Hi David, The bytecode benchmark is a prime number sieve. It uses #at: and #at:put:. The send benchmark is a simple recursive Fibonacci function. Both are just measures of how quickly they execute, neither really measures the actual bytecodes or sends performed. They are the old tinyBenchmarks. I'd guess everyone ran the same code for these benchmarks.
I 100% agree that inlining is the right way to optimise common sends and block execution. I'd just rather finish debugging Exupery and getting it fully working without inlining then add inlining. Inlining will add another case to think about when debugging. Debugging full method inlining (1) will be much easier if the compiler is bug free first.

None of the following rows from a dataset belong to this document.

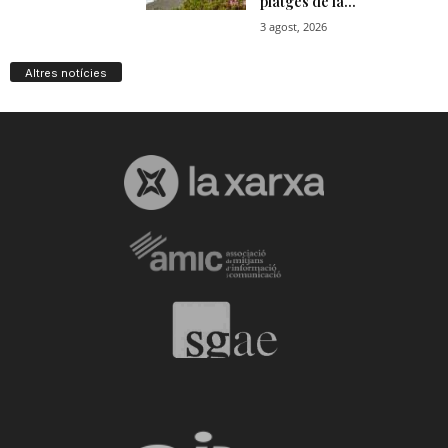
Altres notícies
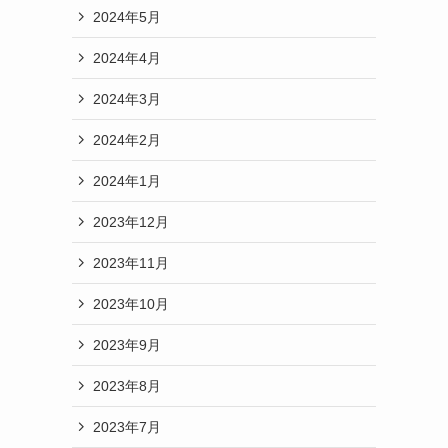
2024年5月
2024年4月
2024年3月
2024年2月
2024年1月
2023年12月
2023年11月
2023年10月
2023年9月
2023年8月
2023年7月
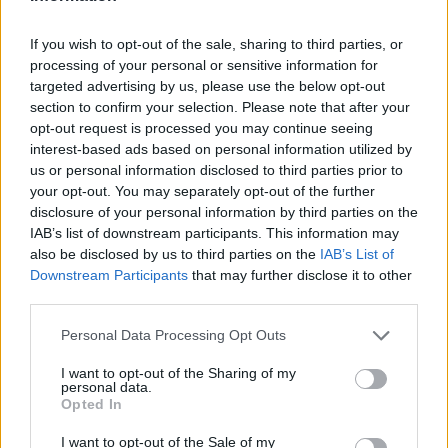
Borsod24 és a Paraméter közös riportfilmje a Sajó
szennyezéséről
If you wish to opt-out of the sale, sharing to third parties, or
processing of your personal or sensitive information for
Szakmai elismerésben részesült a Borsod24. A Magyar
targeted advertising by us, please use the below opt-out
Újságírók Országos Szövetsége (MÚOSZ) júliusi sajtódíjának
section to confirm your selection. Please note that after your
második helyét a Sajó-katasztrófa:...
opt-out request is processed you may continue seeing
Magyarország
interest-based ads based on personal information utilized by
us or personal information disclosed to third parties prior to
your opt-out. You may separately opt-out of the further
disclosure of your personal information by third parties on the
IAB’s list of downstream participants. This information may
also be disclosed by us to third parties on the
IAB’s List of
Downstream Participants
that may further disclose it to other
third parties.
Please note that this website/app uses one or more Google
Personal Data Processing Opt Outs
services and may gather and store information including but
not limited to your visit or usage behaviour. You may click to
I want to opt-out of the Sharing of my
personal data.
grant or deny consent to Google and its third-party tags to
Opted In
use your data for below specified purposes in below Google
consent section.
I want to opt-out of the Sale of my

My rough long term plan is: 1.0: The minimum necessary to be useful. 2.0: Inlining 3.0: SSA optimisation
A strong reason for not doing inlining in 1.0 is it will reduce scope creep. If inlining is not in 1.0 then finishing 1.0 is more important.
I'd also not be surprised if Strongtalk is faster than Exupery for bytecode performance. I'm guessing that Strongtalk's integer arithmetic and #at: performance are better. Squeak uses 1 for it's integer tag so in general it takes 3 instructions to detag then retag and 2 clocks latency (this can be optimised often be optimised to 1 instruction and 1 clock latency). I'm guessing Strongtalk uses 0 for it's integer tag.

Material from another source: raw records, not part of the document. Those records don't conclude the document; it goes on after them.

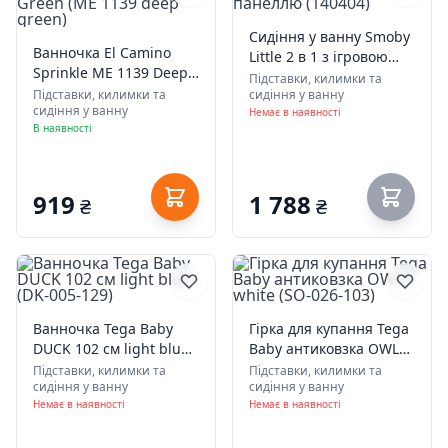
Сидіння у ванну Smoby
Ванночка El Camino
Little 2 в 1 з ігровою
Sprinkle ME 1139 Deep
панеллю (140404)
Підставки, килимки та
Green (ME 1139 deep
Підставки, килимки та
сидіння у ванну
сидіння у ванну
green)
Немає в наявності
В наявності
919
1 788
₴
₴
Ванночка Tega Baby
Гірка для купання Tega
DUCK 102 см light blue
Baby антиковзка OWLS
(DK-005-129)
white (SO-026-103)
Підставки, килимки та
Підставки, килимки та
сидіння у ванну
сидіння у ванну
Немає в наявності
Немає в наявності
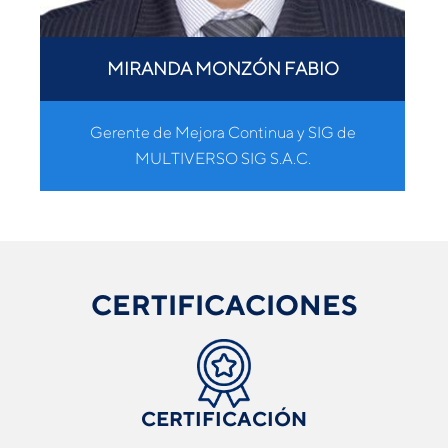
MIRANDA MONZÓN FABIO
Gerente de Mejora Continua y SIG de
MULTIVERSO SIG S.A.C.
CERTIFICACIONES
CERTIFICACIÓN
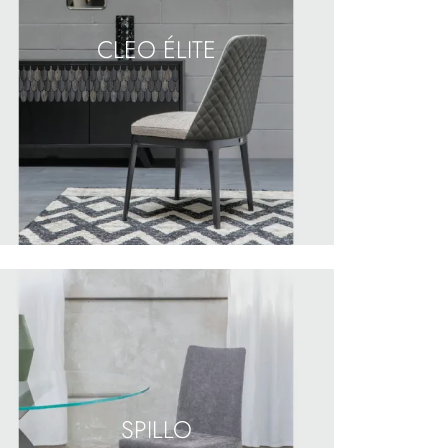
CLEO ÉLITE
SPILLO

Squeak uses a remembered set for it's write barrier which requires checking if the object is in the remembered set, and checking if the object is in new-space before adding it. Strongtalk might be using a card marking table just requiring a single store.

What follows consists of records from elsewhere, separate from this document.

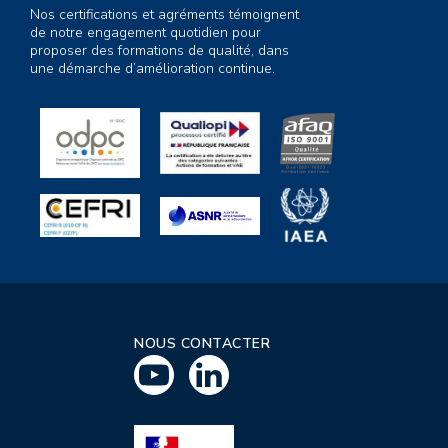
Nos certifications et agréments témoignent
de notre engagement quotidien pour
proposer des formations de qualité, dans
une démarche d’amélioration continue.
NOUS CONTACTER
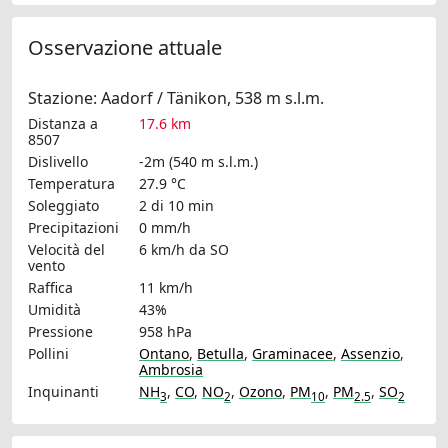
Osservazione attuale
Stazione: Aadorf / Tänikon, 538 m s.l.m.
Distanza a
17.6 km
8507
Dislivello
-2m (540 m s.l.m.)
Temperatura
27.9 °C
Soleggiato
2 di 10 min
Precipitazioni
0 mm/h
Velocità del
6 km/h
da SO
vento
Raffica
11 km/h
Umidità
43%
Pressione
958 hPa
Pollini
Ontano
,
Betulla
,
Graminacee
,
Assenzio
,
Ambrosia
Inquinanti
NH
,
CO
,
NO
,
Ozono
,
PM
,
PM
,
SO
3
2
10
2.5
2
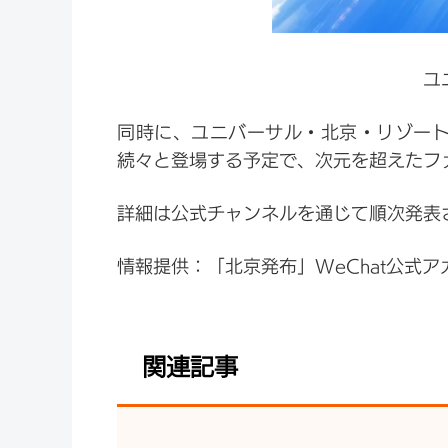
ユ
同時に、ユニバーサル・北京・リゾート
続々と登場する予定で、次元を超えたフ
詳細は公式チャンネルを通じて順次発表
情報提供：「北京発布」WeChat公式ア
関連記事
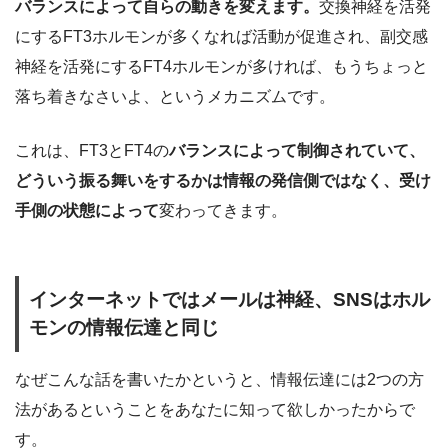
バランスによって自らの動きを変えます。
交換神経を活発
にするFT3ホルモンが多くなれば活動が促進され、副交感
神経を活発にするFT4ホルモンが多ければ、もうちょっと
落ち着きなさいよ、というメカニズムです。
これは、FT3とFT4の
バランスによって制御されていて、
どういう振る舞いをするかは情報の発信側ではなく、受け
手側の状態によって
変わってきます。
インターネットではメールは神経、SNSはホル
モンの情報伝達と同じ
なぜこんな話を書いたかというと、情報伝達には2つの方
法があるということをあなたに知って欲しかったからで
す。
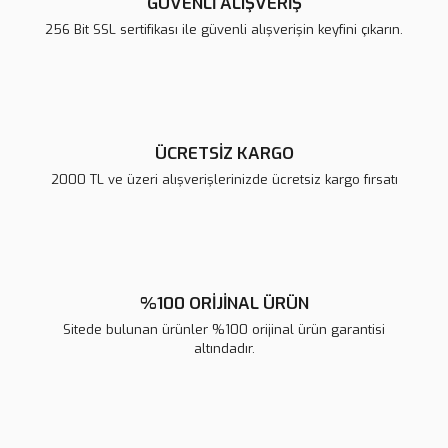
GÜVENLİ ALIŞVERİŞ
Ürün bilgilerinde hatalar bulunuyor.
256 Bit SSL sertifikası ile güvenli alışverişin keyfini çıkarın.
Ürün fiyatı diğer sitelerden daha pahalı.
Bu ürüne benzer farklı alternatifler olmalı.
ÜCRETSİZ KARGO
2000 TL ve üzeri alışverişlerinizde ücretsiz kargo fırsatı
Gönder
%100 ORİJİNAL ÜRÜN
Sitede bulunan ürünler %100 orijinal ürün garantisi
altındadır.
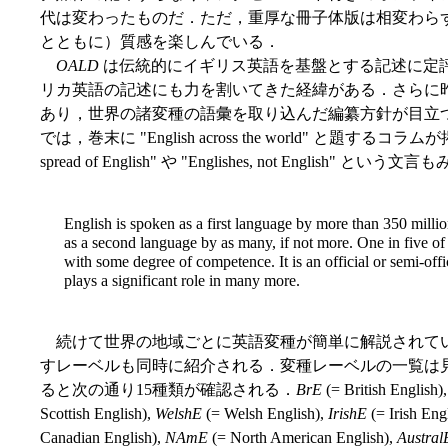
代は変わったものだ．ただ，重厚な冊子体版は相変わら
とともに）質感を楽しんでいる．
OALD
は伝統的にイギリス英語を基盤とする記述に定
リカ英語の記述にも力を割いてきた経緯がある．さらに昨今は Wo
あり，世界の諸変種の語彙を取り込んだ編纂方針が目立つ
では，巻末に "English across the world" と題す
spread of English" や "Englishes, not Engli
English is spoken as a first language by more than 350 milli
as a second language by as many, if not more. One in five of
with some degree of competence. It is an official or semi-offi
plays a significant role in many more.
続けて世界の地域ごとに英語変種が簡単に解説されて
すレーベルも同時に紹介される．変種レーベルの一覧は
ると次の通り15種類が確認される．
BrE
(= British English)
Scottish English),
WelshE
(= Welsh English),
IrishE
(= Irish Eng
Canadian English),
NAmE
(= North American English),
Austral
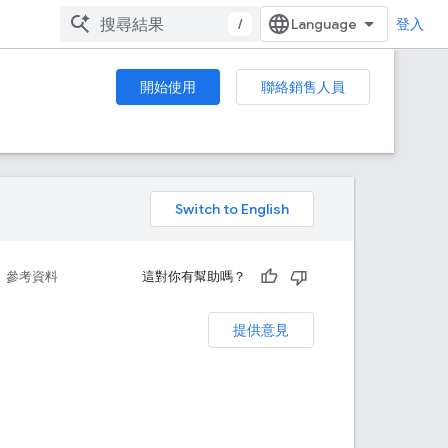
/
登入
開始使用
聯絡銷售人員
。
參考資料
這對你有幫助嗎？
提供意見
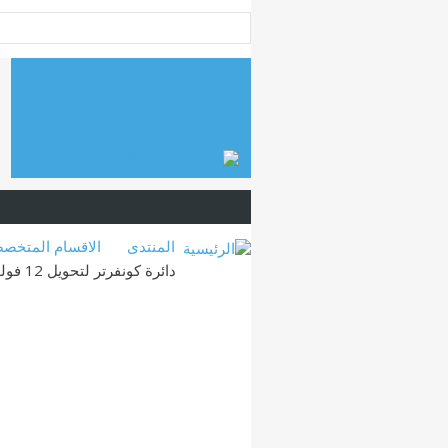
المنتدى
الاقسام المتخص
دائرة كونفرتر لتحويل 12 فولت الى 220 فولت سهله جدا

Squeak stores the size of an object in one of two places. So to get the size to range check you first need to figure out where it's stored. I'm guessing that the size for an array is stored at a fixed location in Strongtalk.
My assumptions about Strongtalk's object memory are based on reading the papers from the Self project.
None of these things really matters to Squeak while it's running as an interpreter because most of the time is spent recovering from branch mispredicts or waiting for memory leaving plenty of time available to hide the inefficiencies above.
One way to get around a slow compiler would be to save the code cache beside the image. All relocation is done in Smalltalk, so doing this shouldn't be too hard. But figuring out how get around a slow compiler can wait until after the compiler has become useful. There are several answers including writing a faster register allocator (2) or being the third compiler.
Bryce
(1) Exupery can already inline primitives. It uses primitive inlining to optimise #at: and #at:put:. This is one reason why Exupery has PICs. They are a way to get type information for primitive calls.
(2) Having a coalescing register allocation makes unnecessary moves free. This is helpful to hide working on a two operand machine from the compiler front end. There may be some work to make Exupery perform well without it's register allocator.